What the task requires:
Please transcribe the data below in full. Omit any picture you find in it.

Records shown:
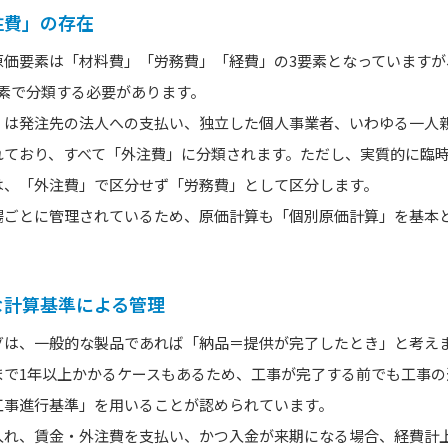
注費」の存在
原価要素は「材料費」「労務費」「経費」の3要素となっていますが
素で分類する必要があります。
くは発注先の法人への支払い、独立した個人事業者、いわゆる一人
れており、すべて「外注費」に分類されます。ただし、実質的に臨
は、「外注費」で区分せず「労務費」として区分します。
場ごとに管理されているため、原価計算も「個別原価計算」を基本
な計算基準による管理
グは、一般的な製品であれば「納品＝提供が完了したとき」と考え
まで1年以上かかるケースもあるため、工事が完了する前でも工事の
工事進行基準」を用いることが認められています。
入れ、賃金・外注費を支払い、かつ入金が来期になる場合、経費計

Response below:
注費」の存在
原価要素は「材料費」「労務費」「経費」の3要素となっていますが
素で分類する必要があります。
くは発注先の法人への支払い、独立した個人事業者、いわゆる一人
れており、すべて「外注費」に分類されます。ただし、実質的に臨
は、「外注費」で区分せず「労務費」として区分します。
場ごとに管理されているため、原価計算も「個別原価計算」を基本
な計算基準による管理
グは、一般的な製品であれば「納品＝提供が完了したとき」と考え
まで1年以上かかるケースもあるため、工事が完了する前でも工事の
工事進行基準」を用いることが認められています。
入れ、賃金・外注費を支払い、かつ入金が来期になる場合、経費計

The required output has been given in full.